Acho que, apesar de ter completado 83 anos agora, 19 de março, em plena quarentena, não me considero fazendo parte do grupo de risco: acho que sou apenas meio grupo de risco, já que tenho uma saúde que poucos jovens têm. Saúde total: mental, física e espiritual. Fiz uso recreativo de drogas quando mais jovem, como a maioria, e adoro uma cachaça. Mas me cuido muito: faço ginástica, alimentação saudável, sem fanatismo, como de tudo sem exagero. Faço ioga desde os 20 anos.
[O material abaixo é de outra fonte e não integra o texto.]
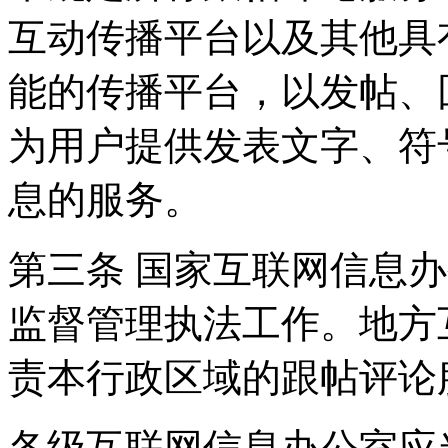
互动传播平台以及其他具
能的传播平台，以发帖、
为用户提供发表文字、符
息的服务。
第三条 国家互联网信息
监督管理执法工作。地方
责本行政区域的跟帖评论
各级互联网信息办公室应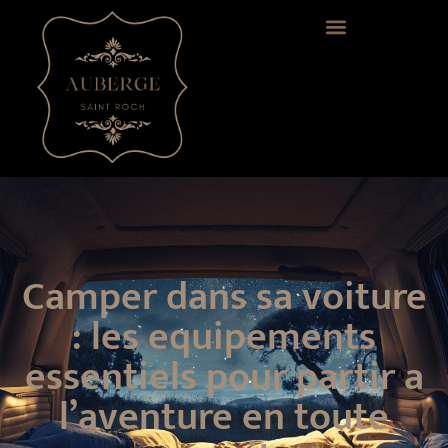
Camper dans sa voiture
: les equipements
essentiels pour partir a
l’aventure en toute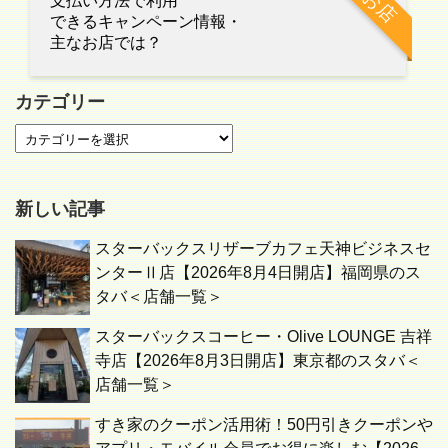
お店
支払い方法で利用
できるキャンペーン情報・
主なお店では？
カテゴリー
新しい記事
スターバックスリザーブカフェ天神ビジネスセ
ンターⅡ店【2026年8月4日開店】福岡県のス
タバ＜店舗一覧＞
スターバックスコーヒー・Olive LOUNGE 吉祥
寺店【2026年8月3日開店】東京都のスタバ＜
店舗一覧＞
すき家のクーポン活用術！50円引きクーポンや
Tenho muita fé em Deus e sempre acredito que tudo vai dar certo. Acho que o mundo estava precisando desacelerar, ninguém tinha tempo pra nada, nem mesmo pra pensar em si próprio, menos ainda nos outros. Chegou o momento em que, antes de nos protegermos, temos de proteger o outro; estávamos precisando dessa lição do coronavírus. Não tenho medo da morte — acho justo que deem preferência para a cura dos jovens na falta dos aparelhos necessários, como vem acontecendo na Itália. Não que eu deseje isso a ninguém. Não me desespero com nada.
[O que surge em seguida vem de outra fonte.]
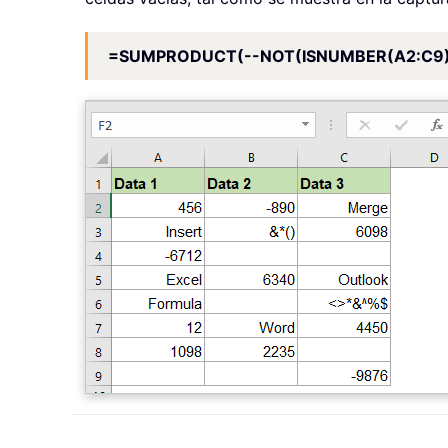
=SUMPRODUCT(--NOT(ISNUMBER(A2:C9)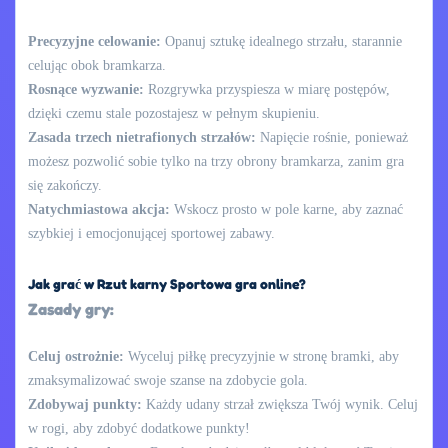
Precyzyjne celowanie:
Opanuj sztukę idealnego strzału, starannie
celując obok bramkarza.
Rosnące wyzwanie:
Rozgrywka przyspiesza w miarę postępów,
dzięki czemu stale pozostajesz w pełnym skupieniu.
Zasada trzech nietrafionych strzałów:
Napięcie rośnie, ponieważ
możesz pozwolić sobie tylko na trzy obrony bramkarza, zanim gra
się zakończy.
Natychmiastowa akcja:
Wskocz prosto w pole karne, aby zaznać
szybkiej i emocjonującej sportowej zabawy.
Jak grać w Rzut karny Sportowa gra online?
Zasady gry:
Celuj ostrożnie:
Wyceluj piłkę precyzyjnie w stronę bramki, aby
zmaksymalizować swoje szanse na zdobycie gola.
Zdobywaj punkty:
Każdy udany strzał zwiększa Twój wynik. Celuj
w rogi, aby zdobyć dodatkowe punkty!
Eu, pessoalmente, estou muito bem sozinha, agradeço todos os dias, adoro minha casa, me ocupo o tempo todo, fazendo tudo que não fazia antes: cuido do jardim e só agora me dei conta de que tenho 54 vasos grandes e lindos para cuidar. Quem fazia isso antes era o meu marido, Zé Hugo, que infelizmente não está mais comigo.
Limpo a casa, leio, cozinho e descobri um maior prazer nisso. Falo com as minhas amigas sem a sensação de que estou atrapalhando; agora, elas estão menos ocupadas. Medito no meu terraço, com o Cristo de braços abertos na minha frente, o que me traz muita paz. Só ligo a TV à noite. O único momento triste é quando vejo as notícias. Ligo meu celular o mais tarde possível, não uso redes sociais — tenho até certa implicância. Li, em algum lugar, que o coronavírus foi a maneira encontrada pela biosfera, mesmo com grande sofrimento humano, para se reequilibrar. O equilíbrio depende de cada um de nós. Vamos tentar; o mundo estava precisando dessa transformação. Desejo a todos fé, força e coragem. Fica em casa! Vai passar.
Marialice Celidônio virou modelo aos 80. Atualmente cuida do sítio em Sapucaia (RJ), que aluga frequentemente, com horta, galinha, lago com peixes, jardim, queda d’água e caseiros que cozinham. Também tem plantação de três mil pés de palmito, tudo feito pelo chef Zé Hugo Celidônio (1932-2018), com quem foi casada a vida toda.